Automatic termination of unhealthy nodes

Degraded nodes in a Kubernetes cluster should be a rare issue, however when it occurs, it can have severe consequences for the workloads scheduled to the affected nodes. The goal should be to detect bad nodes early and remove them from the cluster, replacing them with healthy ones.

Starting with tenant cluster release v12.6.0 for AWS and v13.1.0 for Azure, you now have the option to automate the detection and termination of bad nodes. When enabled, all nodes in your cluster are periodically checked. If a node fails consecutive health checks over an extended time period, it will be drained and terminated.

This function is currently available on AWS and Azure only.

Technical details

The node’s health status is used to determine if a node needs to be terminated. A node reporting a Ready status is considered healthy. If a node reports an unhealthy status continuously for a given time threshold it will be recycled.

An unhealthy status means the kubelet on a given node has reported NotReady status on consecutive checks over a certain time threshold (approximately 15 minutes).

Enabling automatic termination

Automatic termination of unhealthy nodes is disabled by default. You can enable it for each individual cluster.

This section explains how you can enable the feature for each supported provider.

AWS

To enable it, you have to edit the AWSCluster resource of your cluster using the Control Plane Kubernetes API.
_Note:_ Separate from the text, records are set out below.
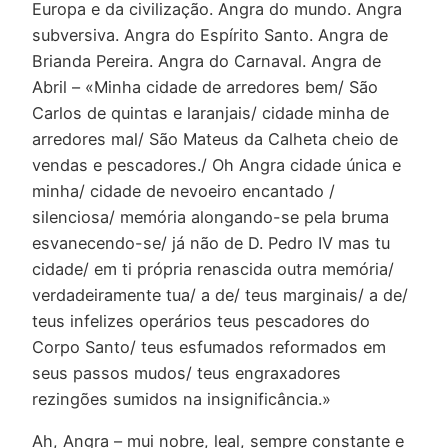
Europa e da civilização. Angra do mundo. Angra
subversiva. Angra do Espírito Santo. Angra de
Brianda Pereira. Angra do Carnaval. Angra de
Abril – «Minha cidade de arredores bem/ São
Carlos de quintas e laranjais/ cidade minha de
arredores mal/ São Mateus da Calheta cheio de
vendas e pescadores./ Oh Angra cidade única e
minha/ cidade de nevoeiro encantado /
silenciosa/ memória alongando-se pela bruma
esvanecendo-se/ já não de D. Pedro IV mas tu
cidade/ em ti própria renascida outra memória/
verdadeiramente tua/ a de/ teus marginais/ a de/
teus infelizes operários teus pescadores do
Corpo Santo/ teus esfumados reformados em
seus passos mudos/ teus engraxadores
rezingões sumidos na insignificância.»
Ah, Angra – mui nobre, leal, sempre constante e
Make sure the resource has the alpha.node.giantswarm.io/terminate-unhealthy annotation. The value can be anything you like, as only the presence of that annotation is checked. Here is an example:

apiVersion: infrastructure.giantswarm.io/v1alpha2
kind: AWSCluster
metadata:
  annotations:
    alpha.node.giantswarm.io/terminate-unhealthy: "true"
  labels:
    giantswarm.io/cluster: jni9x
    giantswarm.io/organization: giantswarm
    release.giantswarm.io/version: 12.6.0
  name: jni9x
  namespace: default
spec:
  ...

If you want to disable the feature you must remove the annotation from the AWSCluster custom resource.

Azure

To enable it, you have to edit the Cluster resource of your cluster using the Control Plane Kubernetes API.

Make sure the resource has the alpha.node.giantswarm.io/terminate-unhealthy annotation. The value can be anything you like, as only the presence of that annotation is checked. Here is an example:

apiVersion: cluster.x-k8s.io/v1alpha3
kind: Cluster
metadata:
  annotations:
    alpha.node.giantswarm.io/terminate-unhealthy: "true"
  name: fn7t8
  namespace: org-giantswarm
spec:
  ...

If you want to disable the feature you must remove the annotation from the Cluster custom resource.